O final de análise não liquida o saber, pois é o momento que, em relação ao saber, se passa do amor ao desejo. Se o passe está além do amor ao saber, não está além do saber, pois dá início a um desejo de saber que provoca um trabalho visando a produção de saber, visando a passagem do saber de um estado de suposição para um estado de exposição.

O AE, ao ser nomeado, se faz autorizar e isso supõe um reconhecimento da Escola fundado em sua demanda de passe, que é uma demanda de garantia e de querer manter viva a Escola, trabalhar para ela, fazer-se seu escravo. A Escola só pode construir-se com o esforço de trabalhadores decididos, animados pelo desejo de saber. Desse modo, o procedimento do passe ao testemunhar o final de análise não termina com a nomeação, mas põe em jogo a transmissão de um saber adquirido na análise.

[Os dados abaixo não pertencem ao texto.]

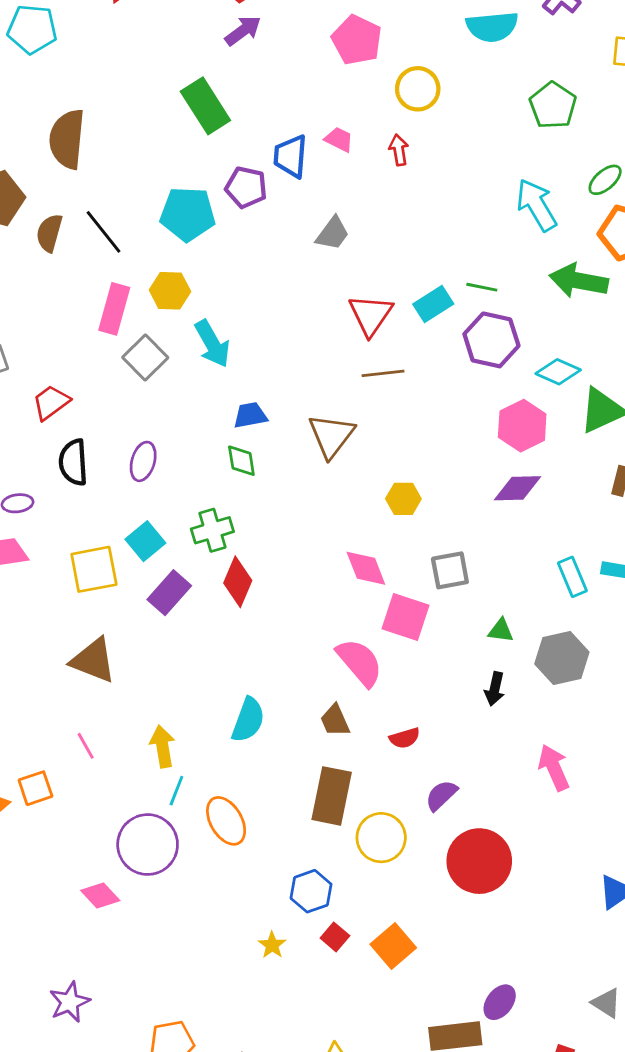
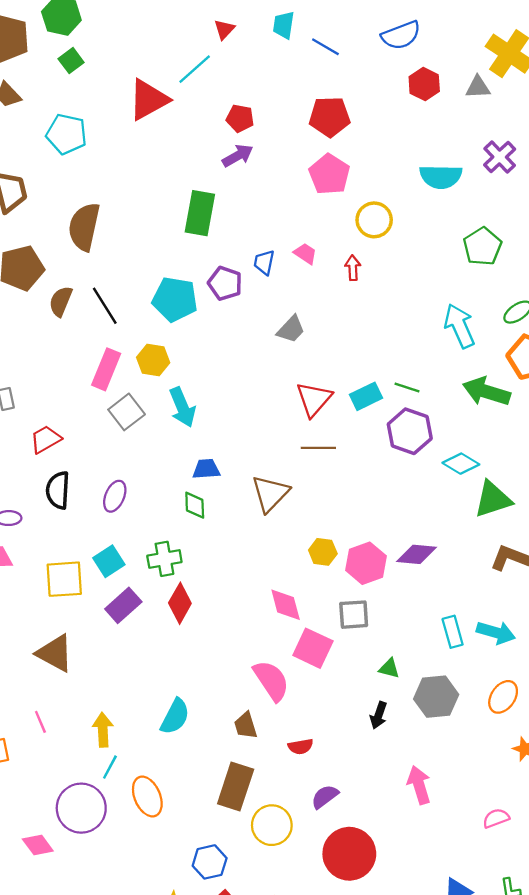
green rectangle: (205, 106) -> (200, 213), turned 36
blue trapezoid: (291, 156) -> (264, 262), size x0.7
pink hexagon: (522, 426) -> (366, 563), moved

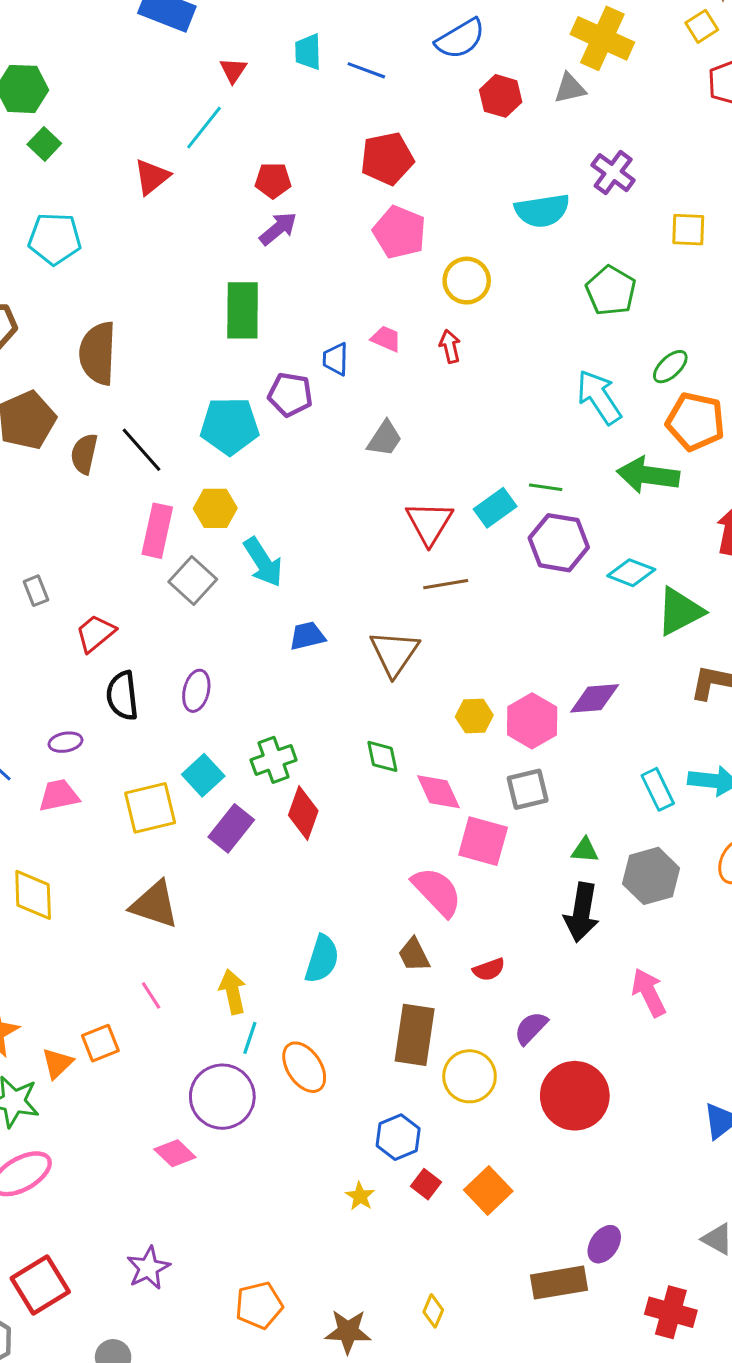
red triangle: (148, 100) -> (152, 177), size x0.7
green diamond: (195, 505) -> (382, 756), moved
black arrow: (379, 715) -> (582, 912), size x1.6

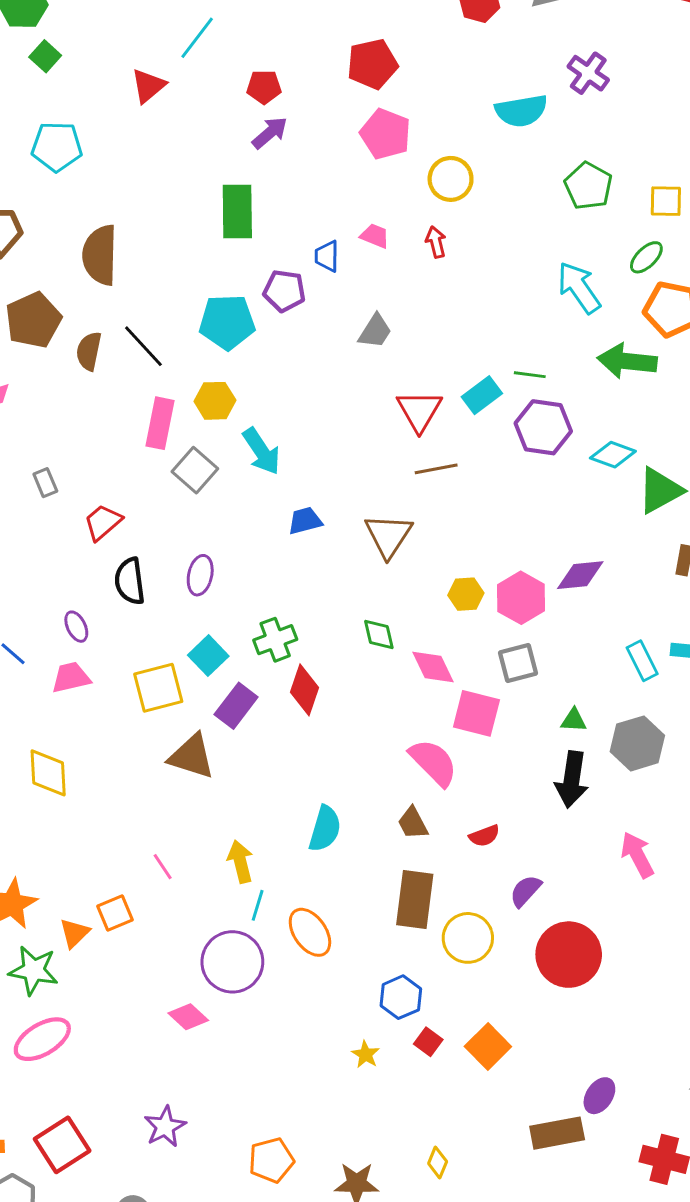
yellow square: (688, 230) -> (666, 201), moved
purple ellipse: (65, 742) -> (76, 627), turned 76
brown triangle: (155, 905) -> (192, 756), moved

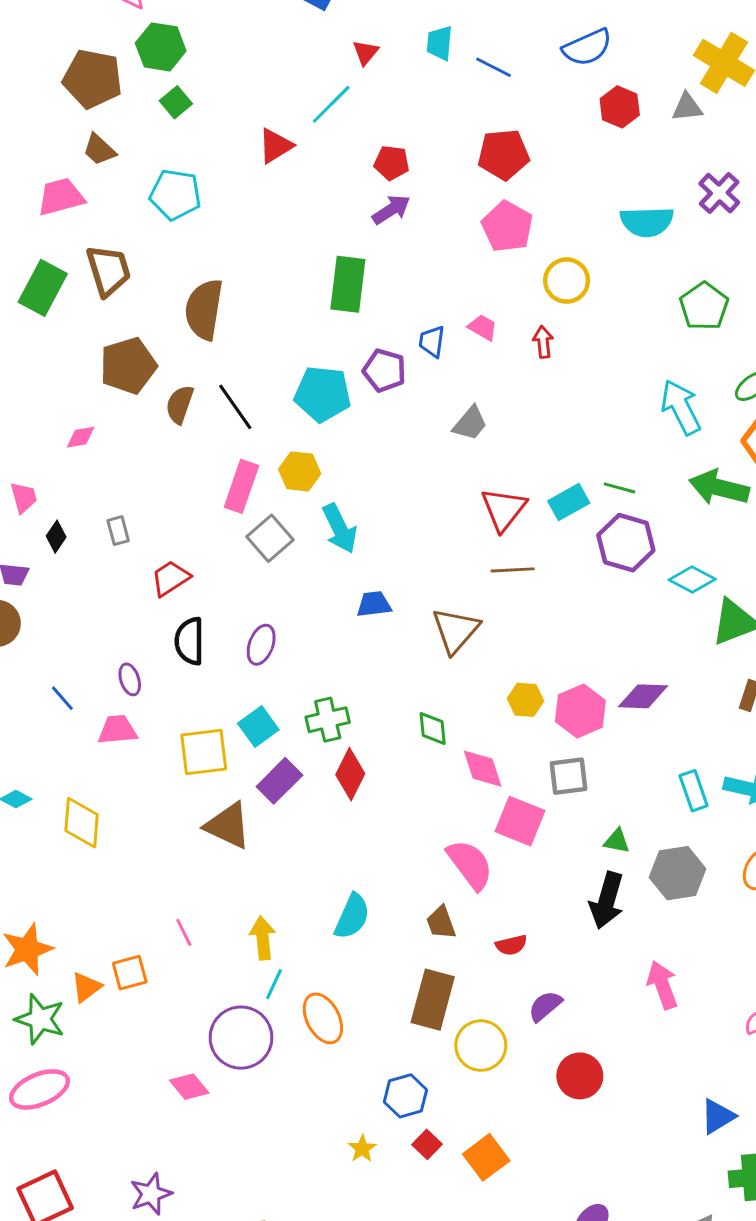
red circle: (569, 955) -> (580, 1076), size x0.7

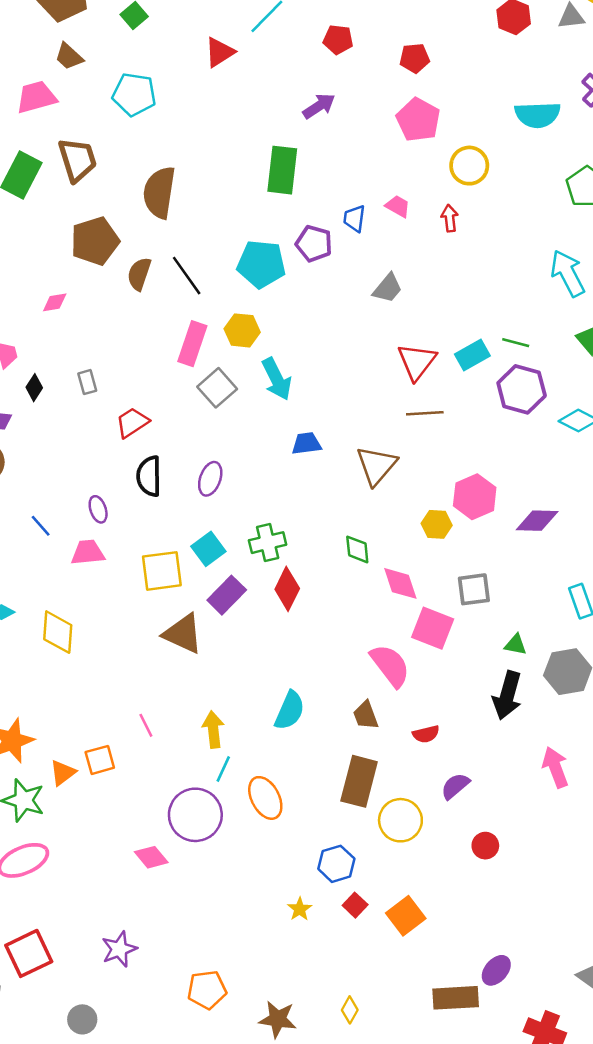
red pentagon: (504, 154) -> (415, 58), size x0.7
red pentagon: (392, 163) -> (338, 40), moved
pink hexagon: (580, 711) -> (475, 497), moved
red circle: (580, 1076) -> (485, 846), size x0.7

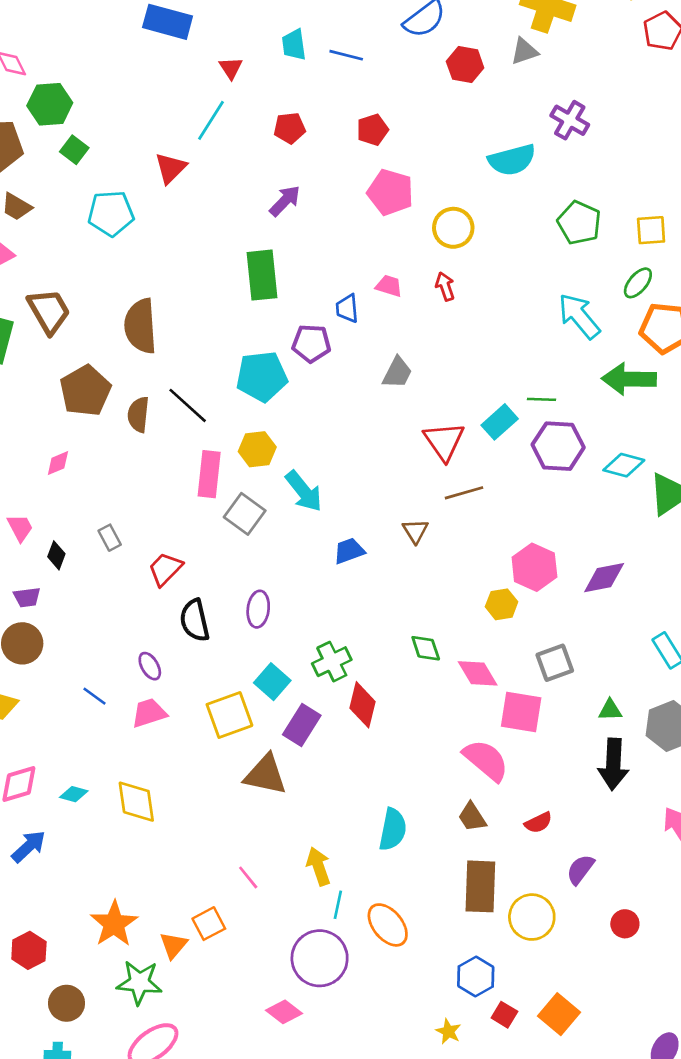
cyan pentagon: (134, 94) -> (111, 213), moved
brown triangle: (376, 465) -> (415, 531), moved, size x0.6

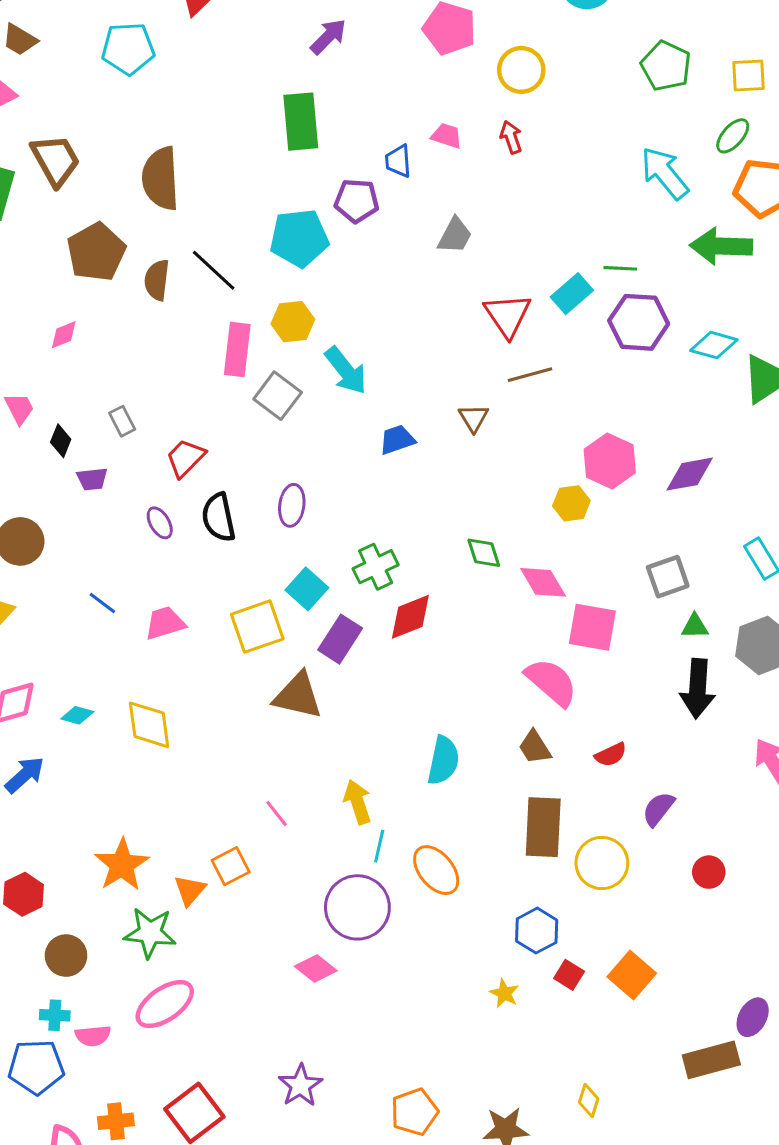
purple trapezoid: (27, 597) -> (92, 479), moved
gray square: (555, 663) -> (668, 577), moved
purple ellipse: (150, 666) -> (160, 523), moved
red diamond: (363, 705) -> (410, 617), turned 54

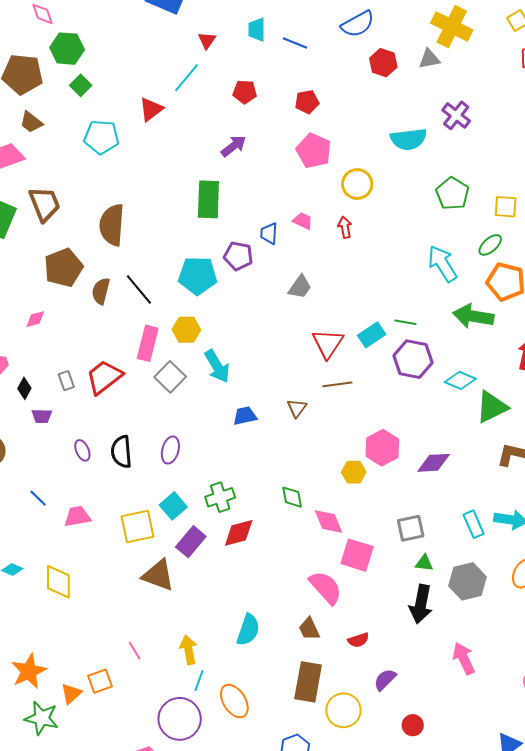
red trapezoid: (186, 458) -> (104, 377), moved, size x1.4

Articular o não saber inaugural do sujeito em início de análise e o saber no final parece ser uma das intenções do passe, pois como Miller afirma, a psicanálise não é a mística do não-saber. O não-sabido se ordena como o marco do saber, sendo o final de análise um momento de verdade e da possibilidade de saber algo sobre esta. O desejo de saber é um critério para reconhecer o analista, mas é preciso ainda buscar as provas da transformação do sujeito; necessário se faz saber se ele quer o que deseja e se produz ou não um desejo de saber.

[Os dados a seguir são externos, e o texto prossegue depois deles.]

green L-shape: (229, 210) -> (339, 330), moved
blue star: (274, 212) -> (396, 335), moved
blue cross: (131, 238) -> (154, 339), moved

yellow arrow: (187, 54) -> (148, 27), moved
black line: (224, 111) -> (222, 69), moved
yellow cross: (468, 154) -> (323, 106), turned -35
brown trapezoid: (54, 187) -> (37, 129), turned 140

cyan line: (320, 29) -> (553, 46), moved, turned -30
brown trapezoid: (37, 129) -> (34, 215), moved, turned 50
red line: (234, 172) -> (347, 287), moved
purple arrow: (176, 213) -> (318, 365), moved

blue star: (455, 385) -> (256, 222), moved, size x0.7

Pode-se pensar que o término da análise remete ao Inconsciente Real, mas que o Inconsciente Transferencial jamais é liquidado, pois o passe é um pedido dirigido à Escola e deve ser feito em termos simbólicos. Esse movimento pode ser demonstrado no passe, o que remete à formalização e a possibilidade de colocar a Psicanálise, diferente de qualquer outra, como ciência absolutamente nova.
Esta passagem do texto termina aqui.